# Lab 5: Joins

Please complete this lab by providing answers in cells after the question. Use **Code** cells to write and run any code you need to answer the question and **Markdown** cells to write out answers in words. After you are finished with the assignment, remember to download it as an **HTML file** and submit it in **ELMS**.

In [None]:
import numpy as np
from datascience import *

# These lines do some fancy plotting magic.
import matplotlib
%matplotlib inline
import matplotlib.pyplot as plots

## Reviewing Table Operations

Let's review some of the table operations we went over last week. We used methods such as `group` and `pivot` to get summaries of categorical variables. Let's take a look again at how it works using the `imdb` and `population` datasets.

In [None]:
imdb = Table.read_table('imdb.csv')
imdb.show(5)

In [None]:
population_amounts = Table.read_table("world_population.csv")
years = np.arange(1950, 2016)
population = population_amounts.with_columns("Year", years)
population.show(5)

### `group`
The table method `group` takes as its argument a string representing a column name. This gives the count of each category of that variable. **Remember to only use this with categorical variables, since it won't really make sense with numerical data.** Note that even if a variable has numbers, that doesn't mean it's a numerical variable. For example, we can find the number of movies that were released in each decade using `group` with the `Decade` variable.

In [None]:
movies_by_decade = imdb.group('Decade')
movies_by_decade

We can also use the `collect` parameter to summarize other variables split up by the categories in `Decade`.

In [None]:
imdb.group('Decade', collect = np.mean)

### `pivot`

You can use `pivot` to create contingency tables, looking at the counts for multiple categorical variables. You can also use `pivot` to find, for example, the mean of a third variable within each combination of categories. We'll focus on the first one for now. Let's say we want find out what the distribution of movies that got rated higher than 8.4 was by decade.

In [None]:
imdb.pivot('Highly Rated','Decade')

In [None]:
imdb.pivot('Highly Rated','Decade', values = 'Rating', collect = np.mean)

## Joins

Sometimes, you might want to use data from multiple tables to analysis or create visualizations. We've already worked with creating Tables using existing arrays like when we added `Year` to the `population` Table. But sometimes, the rows don't quite match up exactly, so we might need to use `join`s to create a new Table that combines two Tables based on a common variable.
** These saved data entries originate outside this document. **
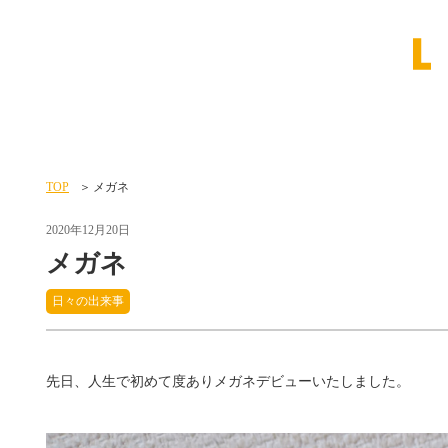
TOP
メガネ
2020年12月20日
メガネ
日々の出来事
先日、人生で初めて度ありメガネデビューいたしました。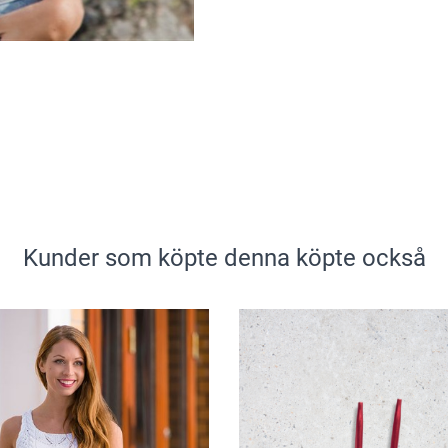
Kunder som köpte denna köpte också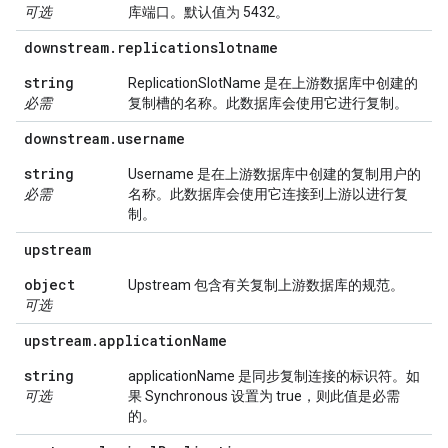
可选
库端口。默认值为 5432。
downstream
.
replicationslotname
string
ReplicationSlotName 是在上游数据库中创建的
必需
复制槽的名称。此数据库会使用它进行复制。
downstream
.
username
string
Username 是在上游数据库中创建的复制用户的
必需
名称。此数据库会使用它连接到上游以进行复
制。
upstream
object
Upstream 包含有关复制上游数据库的规范。
可选
upstream
.
application
Name
string
applicationName 是同步复制连接的标识符。如
可选
果 Synchronous 设置为 true，则此值是必需
的。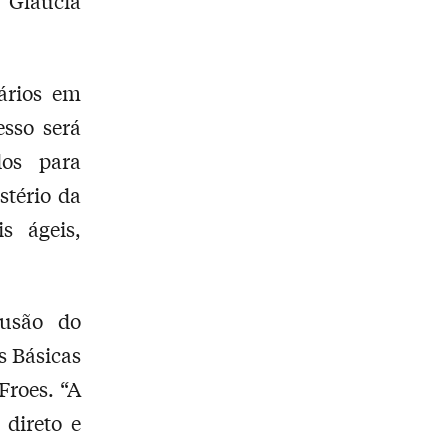
, Glaucia
ários em
esso será
dos para
stério da
s ágeis,
lusão do
s Básicas
Froes. “A
direto e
For example, let's say you wanted to know the world population in the year that each movie came out. The `imdb` table has information about movies and the year they came out in, while the `population` table has the world population for each year. We can `join` these two tables to combine the data.
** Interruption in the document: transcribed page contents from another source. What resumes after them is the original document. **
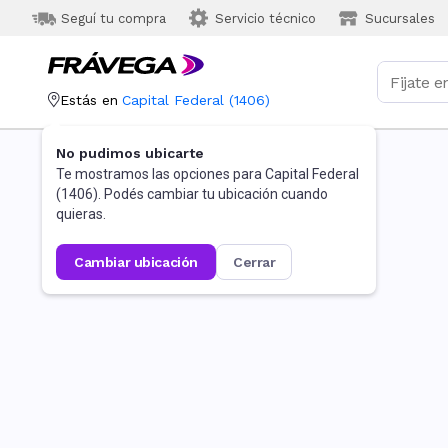
Seguí tu compra
Servicio técnico
Sucursales
Estás en
Capital Federal
(
1406
)
No pudimos ubicarte
Te mostramos las opciones para
Capital Federal
(
1406
). Podés cambiar tu ubicación cuando
quieras.
cambiar ubicación
cerrar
To do this, we will use format `<table 1>.join(<table 1 column for joining>, <table 2>, <table 2 column for joining>)`.

In [None]:
movie_pop = imdb.join('Year', population, 'Year')
movie_pop.show(5)

Note that the column for joining is the variable that is the same across the two Tables. The `join` method will combine all the columns from both datasets and match up the rows based on which values are the same in the variables specified in the first and third arguments.

So, in this case, we have a `Year` column in the `imdb` Table, and a `Year` column in the `population` Table. The first argument is indicating that the `Year` in the `imdb` Table should be used to match. The third argument is indicating that the `Year` in `population` should be used to match. 

### `relabel`

We can use `relabel` to change the names of columns in the Table. Let's change the name of the `Population` column that we just joined in to make it more descriptive.

In [None]:
movie_population = movie_pop.relabel('Population', 'World Pop. When Movie Was Released')
movie_population.show(5)

<font color = 'red'>**Question 1. What if we wanted to know the world population at the start of the decade that the movie came out in? Make a new Table by adding a column to `movie_population` that contains the population at the start of that decade. Change the name of that column to `Population at Start of Decade`. Call the new table `movie_population_with_decade`.**</font>

*Hint:* Think about what variables there are already within the `movie_population` Table. 

## Global Population

The global population of humans reached 1 billion around 1800, 3 billion around 1960, and 7 billion around 2011. The potential impact of exponential population growth has concerned scientists, economists, and politicians alike.

The UN Population Division estimates that the world population will likely continue to grow throughout the 21st century, but at a slower rate, perhaps reaching 11 billion by 2100. However, the UN does not rule out scenarios of more extreme growth.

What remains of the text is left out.